Before I knew I was celiac I was crazy for Boston Cream doughnuts. Haven’t had one in 8 years. Then somehow I developed this dough recipe. I’ve made it a million so many times now that I can’t remember how it began, but I love how it’s turned out: Doughy. Stretchy.
When I bit in I knew in an instant that it had to be a Boston Cream. Only these are made with my kind of ingredients —That’s why I’m fondly calling them “Boulder” Cream. They’re probably half the size of a Boston Cream, hence the “mini.” But these little guys will fill you up, making it hard to eat more than one or two.
I know lots of you will want to know if you can make these with eggs, and the answer is I don’t know—I haven’t tried. But I highly recommend you make them this way, even if you can eat eggs.

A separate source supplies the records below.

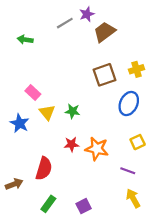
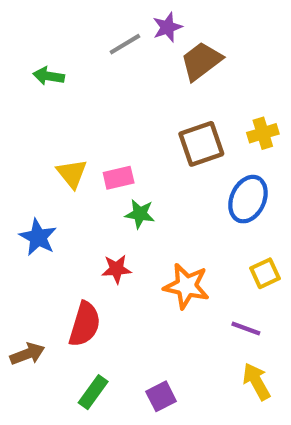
pink rectangle: (33, 92) -> (119, 178), moved, turned -56
yellow triangle: (47, 112) -> (72, 174), moved
red star: (71, 144) -> (116, 269), moved

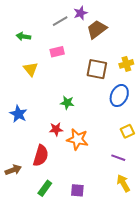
brown square: (201, 144) -> (97, 69), turned 30
yellow triangle: (72, 174) -> (31, 69), moved
pink rectangle: (119, 178) -> (57, 52), moved
orange star: (186, 286) -> (77, 139), moved
purple square: (161, 396) -> (77, 190), turned 32

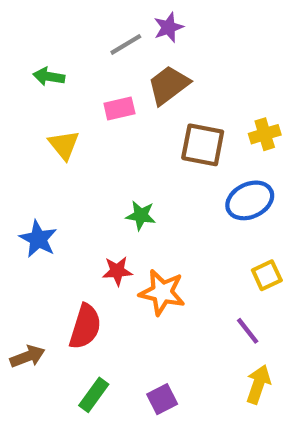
brown trapezoid: (97, 29) -> (169, 85), moved
blue ellipse: (119, 96) -> (250, 200), turned 40
purple line: (118, 158) -> (248, 331), turned 32
yellow arrow: (123, 183) -> (258, 384), turned 48
purple square: (77, 190) -> (162, 399), turned -32

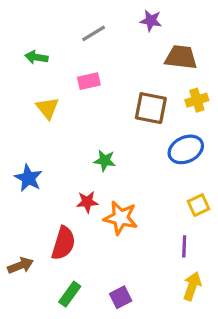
purple star: (169, 27) -> (151, 21), moved, turned 30
brown trapezoid: (169, 85) -> (181, 57), moved, turned 44
purple line: (248, 331) -> (184, 246), turned 40

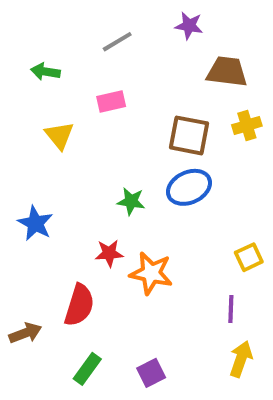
blue ellipse: (186, 149) -> (189, 187), moved

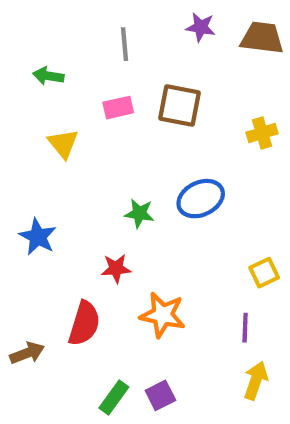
gray line: (117, 42) -> (124, 44), turned -64
brown trapezoid: (227, 72) -> (262, 38), moved
brown square: (189, 135) -> (180, 105), moved
orange star: (151, 273) -> (163, 315), moved
green rectangle: (87, 369) -> (114, 397), moved

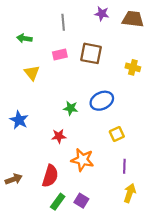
yellow cross: (262, 133) -> (133, 67), turned 32
yellow square: (264, 273) -> (117, 134), moved
red semicircle: (84, 323) -> (50, 176), moved
purple square: (160, 395) -> (81, 201), turned -32

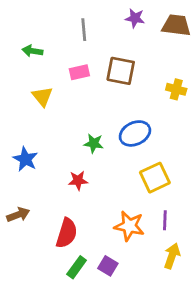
yellow square: (117, 134) -> (155, 178), size x1.5
orange star: (82, 160) -> (129, 226), moved
brown arrow: (14, 179) -> (18, 215), moved

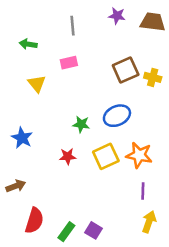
brown square: (121, 71) -> (126, 70), moved, turned -35
yellow square: (155, 178) -> (106, 156), moved
orange star: (129, 226) -> (139, 155), moved
red semicircle: (67, 233) -> (34, 221), moved

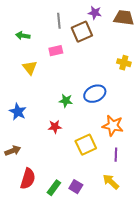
brown square: (126, 70) -> (82, 32), moved
yellow square: (106, 156) -> (86, 145), moved
yellow arrow: (149, 222) -> (111, 182), moved, turned -66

The secret ingredient is psyllium husk powder which comes from the fiber that covers the seed. I’ve never been able to get a dough that stretches like this with coconut flour and eggs or almond flour and eggs. The closest I’ve come is my bagels and cinnamon rolls, but even they don’t stretch quite like these. The texture is amazingly similar to, well… a Boston Cream doughnut
Hope you love them as much as we do!
Mini Boulder Cream Doughnuts
starch-free, egg-free, grain-free
Add to blender or food processor:
1/2 cup cooked butternut squash*
3/4 cup cashew milk
1/4 cup honey
2 tbsp ghee or Earth Balance Buttery Spread, soy-free, liquified (or oil of choice)
1 tbsp vanilla extract
1/2 tsp sea salt
1/4 tsp baking soda
1/8 tsp vanilla stevia
2 tbsp psyllium husk powder NOTE: I like to add the psyllium husk powder last, just before blending
Puree. Pour into mixing bowl.
1/2 cup coconut flour, sifted (to prevent clumps in the dough)
Mix with electric mixer.
Line a cookie sheet with unbleached parchment paper. Use a large ice cream scoop with a lever to get the dough. Pack it in and level it off. OR divide the dough into 8 balls if you don’t have a large ice cream scoop with a lever. Bake at 375 degrees for about 35 minutes. While they’re cooling make the frosting and cream filling.

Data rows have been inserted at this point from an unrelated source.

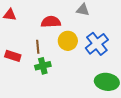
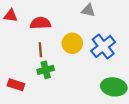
red semicircle: (51, 22) -> (40, 23), moved
red rectangle: (13, 56) -> (16, 85), moved

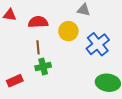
yellow circle: (72, 43) -> (68, 31), moved
red rectangle: (16, 85) -> (15, 81), turned -42

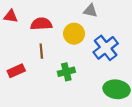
green cross: (43, 67) -> (66, 72), moved
red rectangle: (15, 81) -> (16, 71), moved

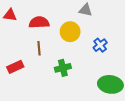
blue cross: (106, 48) -> (100, 45), size x0.6

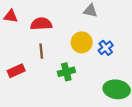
yellow circle: (70, 32) -> (82, 42), moved

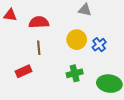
red rectangle: (16, 71) -> (23, 71), moved
green cross: (66, 72) -> (75, 73), moved

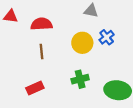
blue cross: (99, 45) -> (107, 37), moved
red rectangle: (23, 71) -> (35, 88), moved

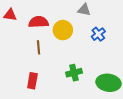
yellow circle: (82, 43) -> (63, 30), moved
red rectangle: (35, 88) -> (32, 81), turned -56

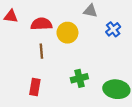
blue cross: (98, 34) -> (113, 29), moved

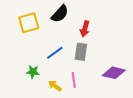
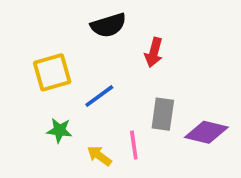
black semicircle: (60, 14) -> (108, 25), turned 30
yellow square: (29, 23) -> (52, 72), moved
gray rectangle: (81, 52) -> (163, 114), moved

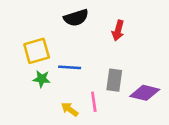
red arrow: (154, 52) -> (118, 30), moved
blue line: (99, 96) -> (70, 67), turned 40
green star: (59, 130) -> (42, 79), moved

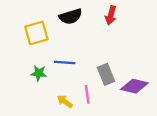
red arrow: (118, 30) -> (111, 15), moved
yellow square: (37, 51) -> (36, 33), moved
gray rectangle: (114, 80) -> (106, 74), turned -30

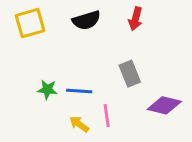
yellow square: (36, 33) -> (30, 23), moved
blue line: (65, 63) -> (79, 91), moved
gray rectangle: (106, 74) -> (130, 74), moved

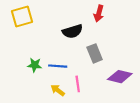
black semicircle: (86, 20) -> (72, 31), moved

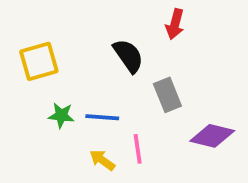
yellow square: (22, 17) -> (39, 61), moved
black semicircle: (72, 31) -> (128, 56), turned -108

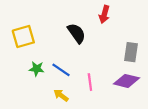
gray rectangle: (167, 95) -> (131, 52), moved, turned 30
blue line: (102, 117) -> (61, 70), turned 30
pink line: (138, 149) -> (90, 82), moved

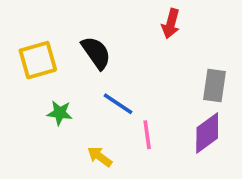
black semicircle: (77, 33) -> (96, 53), moved
blue line: (61, 70) -> (118, 104), moved
purple diamond: (127, 81) -> (207, 133), turned -50

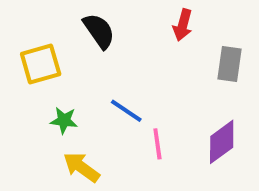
black semicircle: (96, 53) -> (99, 31), moved
gray rectangle: (215, 86) -> (230, 64), moved
yellow arrow: (100, 157) -> (81, 167), moved, size x1.4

*UPDATE: You may need to squeeze your butternut to remove some of the water or the dough will be too wet, and they won’t cook through.
Add to bowl:
1/2 cup melted coconut cream concentrate (from Tropical Traditions) NOTE: I think this coconut butter would also work, but I haven’t tested it yet. (I think if you use it you will need to add some coconut oil.) OR you could make my friend Lexie’s, if you want to make your own. That recipe is HERE.
2 tbsp honey
1 tsp vanilla extract
4 to 6 tbsp water as needed to thin
Mix the ingredients together, adding the water slowly. It’s ready when it looks like vanilla frosting. Taste and add vanilla stevia as desired. (I use about 15 drops)
Add to bowl:
1/4 cup melted coconut cream concentrate (from Tropical Traditions)

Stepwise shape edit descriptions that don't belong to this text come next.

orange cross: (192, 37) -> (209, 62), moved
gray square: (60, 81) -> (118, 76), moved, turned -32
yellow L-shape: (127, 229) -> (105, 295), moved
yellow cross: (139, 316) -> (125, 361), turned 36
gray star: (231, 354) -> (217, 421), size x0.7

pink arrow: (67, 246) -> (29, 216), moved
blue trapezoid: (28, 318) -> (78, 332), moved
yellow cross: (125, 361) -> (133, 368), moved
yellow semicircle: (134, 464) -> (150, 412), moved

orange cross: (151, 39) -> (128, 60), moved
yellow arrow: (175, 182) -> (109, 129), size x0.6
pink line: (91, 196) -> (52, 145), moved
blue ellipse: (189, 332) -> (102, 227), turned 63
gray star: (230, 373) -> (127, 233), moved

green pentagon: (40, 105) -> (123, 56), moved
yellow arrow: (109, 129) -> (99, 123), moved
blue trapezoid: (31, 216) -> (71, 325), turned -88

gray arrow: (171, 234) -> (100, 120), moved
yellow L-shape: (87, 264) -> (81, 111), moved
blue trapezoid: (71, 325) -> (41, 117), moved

NOTE: I think this coconut butter would also work, but I haven’t tested it yet. (I think if you use it you will need to add some coconut oil.) OR you could make my friend Lexie’s, if you want to make your own. That recipe is HERE.
1 tbsp raw cacao powder (or cocoa powder)
1 tbsp honey
1 tsp vanilla extract
about 2 to 4 tbsp water as needed to thin
Mix the ingredients together, adding the water slowly. It’s ready when it looks like chocolate frosting. Taste and add vanilla stevia as desired. (I use about 10 drops)
Take your cooled doughnuts and insert a paring knife into the side, being careful not to go all the way through. Move the knife from left to right inside the doughnut to make the space for the filling.
Add your cream filling to a piping bag or disposable plastic bag. Inset the tip into the doughnut and slowly fill the space you created with the coconut cream filling. Frost the top of each doughnut with the chocolate frosting.